Republican Senate chairman Mitch McConnell called Biden’s administration a “bait and switch” presidency to talk bipartisan but then leave Republicans behind to negotiate laws only with Democrats.
“President Biden has been moderate, but I find it hard to think of anything he’s done that suggests any degree of moderation,” McConnell said Tuesday.
But Biden’s democratic allies in Congress are equally determined to use this rare alignment of political power to achieve long-awaited priorities.
“I’d love to hear him talk about the importance of investing in the American people and our infrastructure,” said Senator Michael Bennet, D-Colo. “It’s been decades since we did this as a country.”
Republicans complain that the White House is expanding the traditional definition of infrastructure beyond roads and bridges to include EV charging stations, veterans hospitals, daycare centers and other developments.
But the Democrats counter that times have changed. “Childcare is infrastructure,” said Senator Elizabeth Warren, D-Mass., At a news conference. “Infrastructure is about getting people to work – roads, bridges, communications – and childcare is part of that.”
The White House has portrayed its plan as a Robin Hood-style effort to tax the rich in order to spend on benefits for the middle class and the poor.
It is an argument that the hundreds of billions of dollars controlled by the richest splinter in the country would produce better results for the country if they were instead distributed to families.
In addition to free preschool, the American Families Plan would extend an expanded child tax credit through 2025, giving parents monthly payments of at least $ 250 per child.
The plan would also include free community college and paid family vacations.
Funding the initiative would be a tax hike for the extremely rich, in particular a nearly doubling of the tax rate on investment income on incomes over $ 1 million to 39.6%.
Similarly, the highest income tax bracket for households earning more than $ 400,000 is expected to decline to 39.6%, according to a Democratic adviser who was granted anonymity to discuss the planning.
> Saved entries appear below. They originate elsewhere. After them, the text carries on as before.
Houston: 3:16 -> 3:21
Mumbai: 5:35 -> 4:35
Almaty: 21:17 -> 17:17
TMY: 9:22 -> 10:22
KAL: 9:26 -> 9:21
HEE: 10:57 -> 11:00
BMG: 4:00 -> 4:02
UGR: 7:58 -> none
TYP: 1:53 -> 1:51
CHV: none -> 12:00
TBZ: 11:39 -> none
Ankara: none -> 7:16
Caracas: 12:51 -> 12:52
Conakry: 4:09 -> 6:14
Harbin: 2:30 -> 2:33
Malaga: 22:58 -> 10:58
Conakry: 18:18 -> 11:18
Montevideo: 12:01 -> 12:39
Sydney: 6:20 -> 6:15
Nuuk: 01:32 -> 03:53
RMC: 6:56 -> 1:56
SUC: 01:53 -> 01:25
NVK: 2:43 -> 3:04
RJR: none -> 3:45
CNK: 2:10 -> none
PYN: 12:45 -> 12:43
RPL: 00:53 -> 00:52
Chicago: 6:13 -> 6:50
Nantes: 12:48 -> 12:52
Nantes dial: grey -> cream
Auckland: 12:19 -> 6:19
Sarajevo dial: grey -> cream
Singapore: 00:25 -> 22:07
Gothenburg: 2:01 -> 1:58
This was the maximum rate prior to the 2017 GOP tax overhaul approved by Donald Trump.
Brian Deese, director of the White House National Economic Council, said capital gains tax revenues would “help invest directly in our children and families and in our future economic competitiveness.”
Republican leaders have said they are unwilling to overturn the 2017 tax bill, their signed Trump presidency acquisition, to pay for what they see as high Democratic spending.
No Republicans voted for Biden’s coronavirus bailout plan, which was signed into law last month. Last week, Republican senators proposed an alternative infrastructure plan that focused on more traditional highway and bridge investments and would account for a quarter of the cost that would be paid through tolls and other usage charges.